If all this seems arcane to Liam – or any others – it’s largely because this logic has been so internalised it’s now largely forgotten, largely absent from public dialogue, slightly less in this strange northern outpost.
This won’t be easy as Aidan Moffett wrote this week:
We can be better. We can be BRILLIANT. It won’t be easy and it will take time, but a good future only comes from hard work. I’m not scared of it being difficult, I’m scared of my children being trapped in the same miserable system in twenty years’ time and blaming me for doing nothing about it. Independence is not a negative; it is – to my mind – the only positive way to achieve the future Scotland that most of us seem to want.
But to make this leap we will need to confront the corporate capture of society we have colluded in.
As George Monbiot:
It’s the reason for the collapse of democratic choice. It’s the source of our growing disillusionment with politics. It’s the great unmentionable. Corporate power. The media will scarcely whisper its name. It is howlingly absent from parliamentary debates. Until we name it and confront it, politics is a waste of time. Tony Blair and Gordon Brown purged the party of any residue of opposition to corporations and the people who run them. That’s what New Labour was all about.
These for me are the driving compelling reason for independence, not just for a ‘pedestrian left wing politics’ but for a restorative practice of social justice, a transformation of economic inequality and a reclamation of public ownership. You can’t deliver one without the other. For example you can’t get away from fuel poverty without removing the control from a profit-focused cartel. Ed Miliband’s ‘price freeze’ ruse was quickly shown to be a nonsense, despite widespread support in the media. Millions of people now face fuel poverty this winter whilst private companies profits soar.
The challenges we face require a new settlement – they can’t be grounded in an approach that feeds on a race to the bottom with zero hours contracts, mass precarity, a cultural war on the poorest and a loop of victory parades as succor. Nor should we believe the line routinely trotted out by those who oppose independence – that this will mean no difference – that views and values are really no different north and south of the border – and that no change is the best option.
As we prepare for RIC 2013 its clear that the appetite for big policy change is here and now – it’s the prize for any arty r new government willing to seize it.
Ten years ago Iain Duncan Smith cried in Easterhouse.
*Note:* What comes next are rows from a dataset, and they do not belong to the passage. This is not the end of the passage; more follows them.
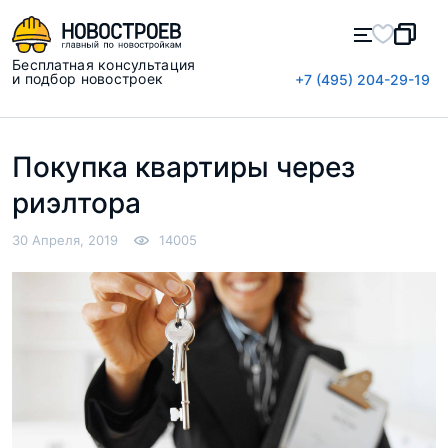
Бесплатная консультация
и подбор новостроек
+7 (495) 204-29-19
Покупка квартиры через
риэлтора
30 Апреля, 2019
14005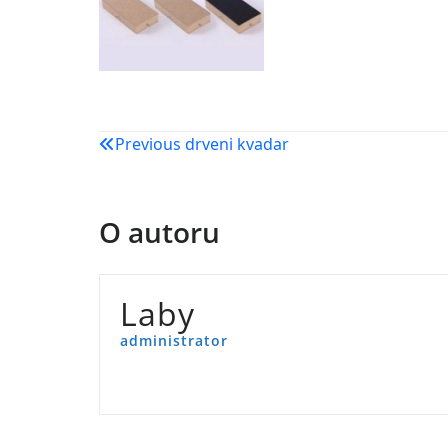
Navigacija
Previous
drveni kvadar
objava
O autoru
Laby
administrator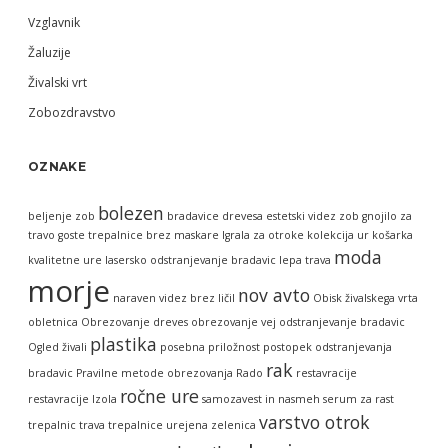
Vzglavnik
Žaluzije
Živalski vrt
Zobozdravstvo
OZNAKE
bolezen
beljenje zob
bradavice
drevesa
estetski videz zob
gnojilo za
travo
goste trepalnice brez maskare
Igrala za otroke
kolekcija ur
košarka
moda
kvalitetne ure
lasersko odstranjevanje bradavic
lepa trava
morje
nov avto
naraven videz brez ličil
Obisk živalskega vrta
obletnica
Obrezovanje dreves
obrezovanje vej
odstranjevanje bradavic
plastika
Ogled živali
posebna priložnost
postopek odstranjevanja
rak
bradavic
Pravilne metode obrezovanja
Rado
restavracije
ročne ure
restavracije Izola
samozavest in nasmeh
serum za rast
varstvo otrok
trepalnic
trava
trepalnice
urejena zelenica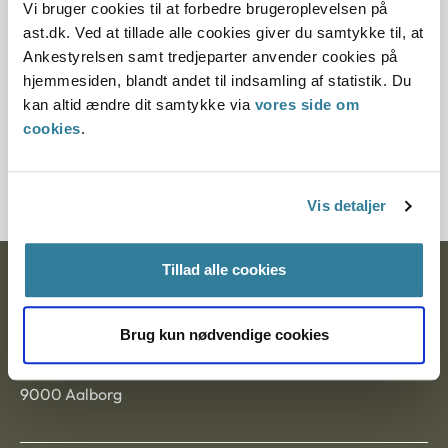
Vi bruger cookies til at forbedre brugeroplevelsen på
Paragraf
ast.dk. Ved at tillade alle cookies giver du samtykke til, at
Ankestyrelsen samt tredjeparter anvender cookies på
§ 17a
hjemmesiden, blandt andet til indsamling af statistik. Du
kan altid ændre dit samtykke via
vores side om
Journalnummer
cookies
.
1202828-08
Vis detaljer
Tillad alle cookies
Ankestyrelsen
Postadresse:
Brug kun nødvendige cookies
Nytorv 7, 2. sal
9000 Aalborg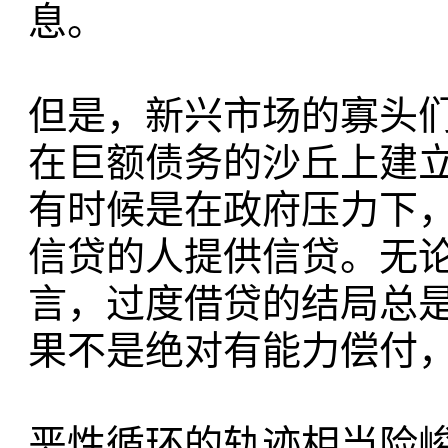
息。
但是，新兴市场的寡头
在巨额债务的沙丘上建
有时候是在政府压力下
信贷的人提供信贷。无
言，过度借贷的结局总
果不是绝对有能力偿付
恶性循环的轨迹相当险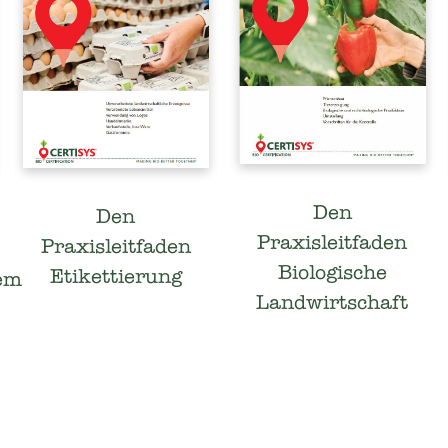
Den
Den
Praxisleitfaden
Praxisleitfaden
Biologische
Etikettierung
tem
Landwirtschaft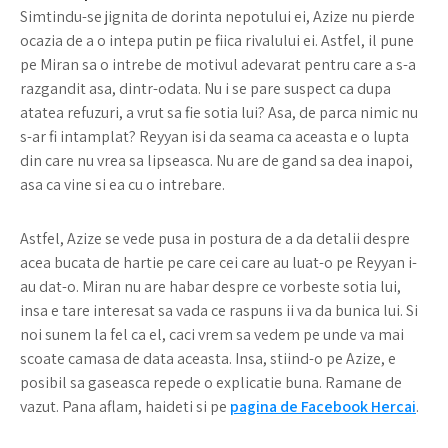
Simtindu-se jignita de dorinta nepotului ei, Azize nu pierde
ocazia de a o intepa putin pe fiica rivalului ei. Astfel, il pune
pe Miran sa o intrebe de motivul adevarat pentru care a s-a
razgandit asa, dintr-odata. Nu i se pare suspect ca dupa
atatea refuzuri, a vrut sa fie sotia lui? Asa, de parca nimic nu
s-ar fi intamplat? Reyyan isi da seama ca aceasta e o lupta
din care nu vrea sa lipseasca. Nu are de gand sa dea inapoi,
asa ca vine si ea cu o intrebare.
Astfel, Azize se vede pusa in postura de a da detalii despre
acea bucata de hartie pe care cei care au luat-o pe Reyyan i-
au dat-o. Miran nu are habar despre ce vorbeste sotia lui,
insa e tare interesat sa vada ce raspuns ii va da bunica lui. Si
noi sunem la fel ca el, caci vrem sa vedem pe unde va mai
scoate camasa de data aceasta. Insa, stiind-o pe Azize, e
posibil sa gaseasca repede o explicatie buna. Ramane de
vazut. Pana aflam, haideti si pe
pagina de Facebook Hercai
.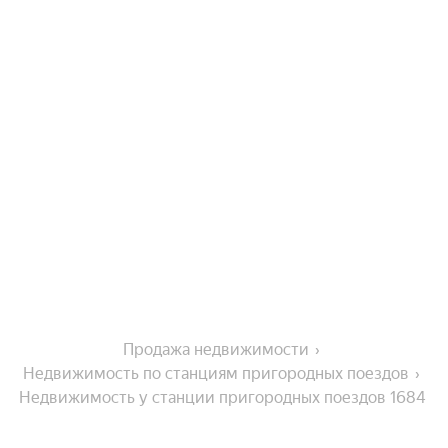
Продажа недвижимости
Недвижимость по станциям пригородных поездов
Недвижимость у станции пригородных поездов 1684 
км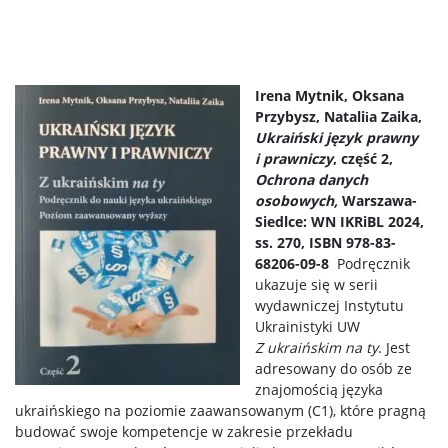
Irena Mytnik, Oksana
Przybysz, Nataliіa Zaika,
Ukraiński język prawny
i prawniczy
, część 2,
Ochrona danych
osobowych,
Warszawa-
Siedlce: WN IKRiBL 2024,
ss. 270, ISBN 978-83-
68206-09-8
Podręcznik
ukazuje się w serii
wydawniczej Instytutu
Ukrainistyki UW
Z ukraińskim na ty
. Jest
adresowany do osób ze
znajomością języka
ukraińskiego na poziomie zaawansowanym (C1), które pragną
budować swoje kompetencje w zakresie przekładu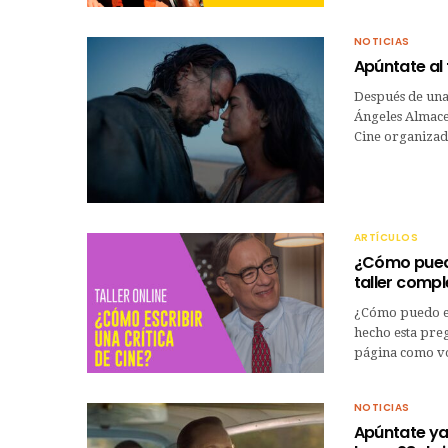
NOTICIAS
Apúntate al 
Después de una 
Ángeles Almacel
Cine organizad
ARTÍCULOS
¿Cómo puedo 
taller compl
¿Cómo puedo es
hecho esta preg
página como vo
NOTICIAS
Apúntate ya a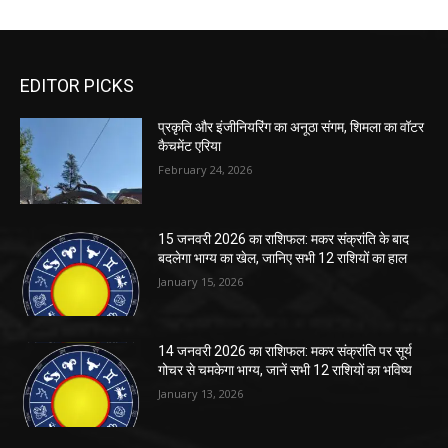
EDITOR PICKS
प्रकृति और इंजीनियरिंग का अनूठा संगम, शिमला का वॉटर
कैचमेंट एरिया
February 24, 2026
15 जनवरी 2026 का राशिफल: मकर संक्रांति के बाद
बदलेगा भाग्य का खेल, जानिए सभी 12 राशियों का हाल
January 15, 2026
14 जनवरी 2026 का राशिफल: मकर संक्रांति पर सूर्य
गोचर से चमकेगा भाग्य, जानें सभी 12 राशियों का भविष्य
January 13, 2026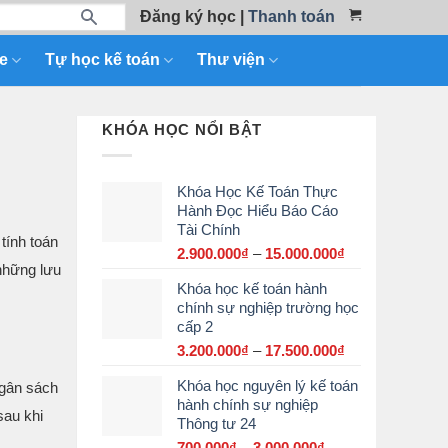
Đăng ký học
|
Thanh toán
e
Tự học kế toán
Thư viện
KHÓA HỌC NỔI BẬT
Khóa Học Kế Toán Thực
Hành Đọc Hiểu Báo Cáo
Tài Chính
tính toán
2.900.000
₫
–
15.000.000
₫
Khoảng
những lưu
giá:
Khóa học kế toán hành
từ
chính sự nghiệp trường học
2.900.000₫
cấp 2
đến
15.000.000₫
3.200.000
₫
–
17.500.000
₫
Khoảng
giá:
Khóa học nguyên lý kế toán
ngân sách
từ
hành chính sự nghiệp
3.200.000₫
sau khi
Thông tư 24
đến
17.500.000₫
700.000
₫
–
3.000.000
₫
Khoảng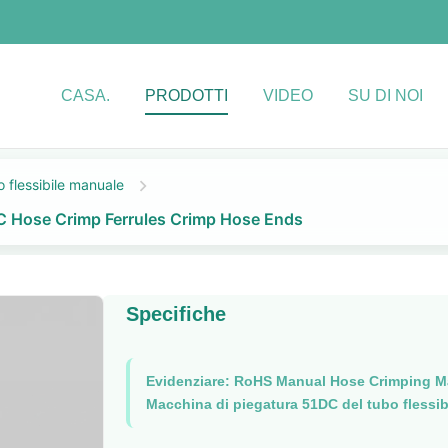
CASA.
PRODOTTI
VIDEO
SU DI NOI
 flessibile manuale
AC Hose Crimp Ferrules Crimp Hose Ends
Specifiche
Evidenziare:
RoHS Manual Hose Crimping M
Macchina di piegatura 51DC del tubo flessi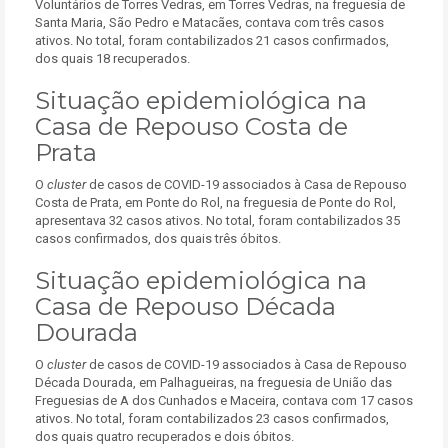
Voluntários de Torres Vedras, em Torres Vedras, na freguesia de
Santa Maria, São Pedro e Matacães, contava com três casos
ativos. No total, foram contabilizados 21 casos confirmados,
dos quais 18 recuperados.
Situação epidemiológica na
Casa de Repouso Costa de
Prata
O
cluster
de casos de COVID-19 associados à Casa de Repouso
Costa de Prata, em Ponte do Rol, na freguesia de Ponte do Rol,
apresentava 32 casos ativos. No total, foram contabilizados 35
casos confirmados, dos quais três óbitos.
Situação epidemiológica na
Casa de Repouso Década
Dourada
O
cluster
de casos de COVID-19 associados à Casa de Repouso
Década Dourada, em Palhagueiras, na freguesia de União das
Freguesias de A dos Cunhados e Maceira, contava com 17 casos
ativos. No total, foram contabilizados 23 casos confirmados,
dos quais quatro recuperados e dois óbitos.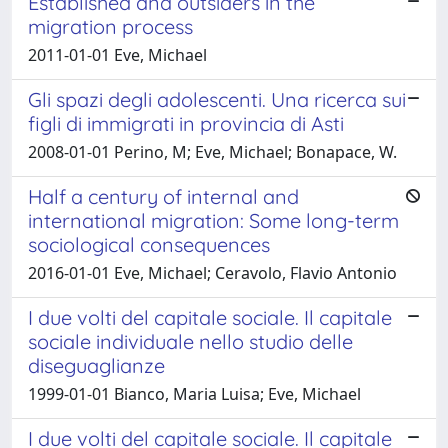
Established and outsiders in the
migration process
2011-01-01 Eve, Michael
Gli spazi degli adolescenti. Una ricerca sui
figli di immigrati in provincia di Asti
2008-01-01 Perino, M; Eve, Michael; Bonapace, W.
Half a century of internal and
international migration: Some long-term
sociological consequences
2016-01-01 Eve, Michael; Ceravolo, Flavio Antonio
I due volti del capitale sociale. Il capitale
sociale individuale nello studio delle
diseguaglianze
1999-01-01 Bianco, Maria Luisa; Eve, Michael
I due volti del capitale sociale. Il capitale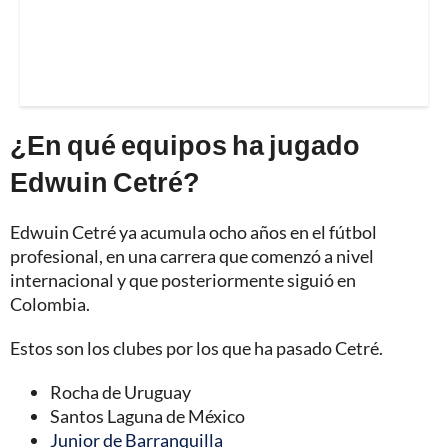
¿En qué equipos ha jugado
Edwuin Cetré?
Edwuin Cetré ya acumula ocho años en el fútbol
profesional, en una carrera que comenzó a nivel
internacional y que posteriormente siguió en
Colombia.
Estos son los clubes por los que ha pasado Cetré.
Rocha de Uruguay
Santos Laguna de México
Junior de Barranquilla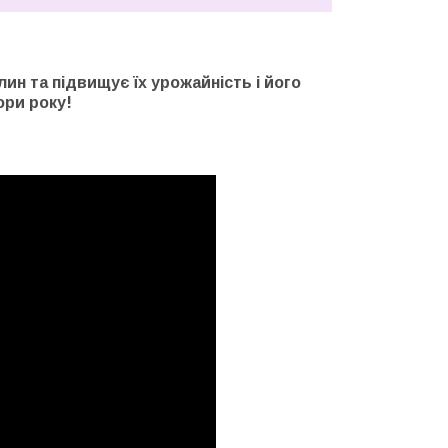
ин та підвищує їх урожайність і його
ори року!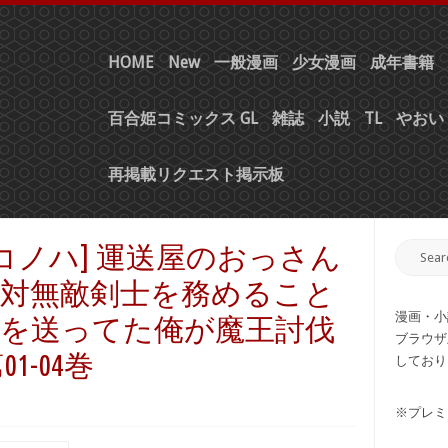
HOME
New
一般漫画
少女漫画
成年書籍
百合姫コミックス GL
雑誌
小説
TL
やおい 
再掲載リクエスト掲示板
コノハ] 運送屋のおっさん
対無敵剣士を務めること
漫画・小
を送ってた俺が魔王討伐
ブラウザ
1-04巻
しており
※プレミ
Or so we’re told. Now he’s a bit more focused.
As Polly Tonybee writes Smith has shifted from a faux compassion to a stark brutality. Stopping benefits, driving people on to food banks, the bedroom tax and a slew of punitive cuts we’re just at the front edge of are transforming Britain from a country disfigured by inequality and poverty to one defined by it.
All this implemented by a government we didn’t elect.
As we focus on the campaign ahead, those who chose to vote No are effectively condoning this programme of austerity. How’s that for a dull pedestrian premise?